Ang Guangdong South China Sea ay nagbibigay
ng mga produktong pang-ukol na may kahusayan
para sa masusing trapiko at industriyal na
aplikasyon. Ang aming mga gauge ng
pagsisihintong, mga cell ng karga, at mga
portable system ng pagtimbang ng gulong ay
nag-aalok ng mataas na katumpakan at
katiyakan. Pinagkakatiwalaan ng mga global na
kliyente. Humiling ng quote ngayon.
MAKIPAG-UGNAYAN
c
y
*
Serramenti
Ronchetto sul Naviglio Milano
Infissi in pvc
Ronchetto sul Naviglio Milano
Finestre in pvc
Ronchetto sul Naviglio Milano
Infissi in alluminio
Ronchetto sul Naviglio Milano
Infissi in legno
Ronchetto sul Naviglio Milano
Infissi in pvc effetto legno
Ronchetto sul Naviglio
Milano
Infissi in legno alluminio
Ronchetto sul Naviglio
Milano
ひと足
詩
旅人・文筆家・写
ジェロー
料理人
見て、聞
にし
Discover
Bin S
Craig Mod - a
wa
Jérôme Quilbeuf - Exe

::::

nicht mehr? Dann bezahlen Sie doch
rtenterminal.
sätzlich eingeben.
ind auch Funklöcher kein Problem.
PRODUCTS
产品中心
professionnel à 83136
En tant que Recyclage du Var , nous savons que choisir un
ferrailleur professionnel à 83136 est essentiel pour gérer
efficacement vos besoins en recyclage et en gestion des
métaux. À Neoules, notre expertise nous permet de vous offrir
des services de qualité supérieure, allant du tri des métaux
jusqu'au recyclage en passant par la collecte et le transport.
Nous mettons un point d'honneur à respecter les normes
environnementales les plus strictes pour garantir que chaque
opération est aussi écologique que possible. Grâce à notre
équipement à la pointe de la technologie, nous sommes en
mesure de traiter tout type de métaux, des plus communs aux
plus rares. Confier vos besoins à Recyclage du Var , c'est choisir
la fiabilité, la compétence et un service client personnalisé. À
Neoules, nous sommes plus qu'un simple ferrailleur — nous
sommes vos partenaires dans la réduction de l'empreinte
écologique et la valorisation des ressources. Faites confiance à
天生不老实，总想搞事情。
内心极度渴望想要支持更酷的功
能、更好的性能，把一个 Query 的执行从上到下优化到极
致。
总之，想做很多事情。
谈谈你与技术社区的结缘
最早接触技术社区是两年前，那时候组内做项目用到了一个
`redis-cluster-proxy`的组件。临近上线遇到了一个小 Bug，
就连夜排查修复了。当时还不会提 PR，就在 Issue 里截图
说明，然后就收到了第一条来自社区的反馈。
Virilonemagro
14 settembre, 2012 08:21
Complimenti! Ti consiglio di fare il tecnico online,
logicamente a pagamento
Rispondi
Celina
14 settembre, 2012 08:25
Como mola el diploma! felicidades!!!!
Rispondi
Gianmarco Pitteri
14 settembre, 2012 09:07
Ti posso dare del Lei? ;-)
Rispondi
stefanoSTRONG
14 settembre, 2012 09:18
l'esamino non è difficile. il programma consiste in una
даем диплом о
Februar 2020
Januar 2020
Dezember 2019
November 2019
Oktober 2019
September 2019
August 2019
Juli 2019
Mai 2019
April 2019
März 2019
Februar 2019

::::

• EXERCISE DETAILS:
Among the records above, extract exactly the lines from the line with "Februar 2020" to the line with "Februar 2019", both lines included, and leave out the rest.

• WRITTEN RESPONSE:
Februar 2020
Januar 2020
Dezember 2019
November 2019
Oktober 2019
September 2019
August 2019
Juli 2019
Mai 2019
April 2019
März 2019
Februar 2019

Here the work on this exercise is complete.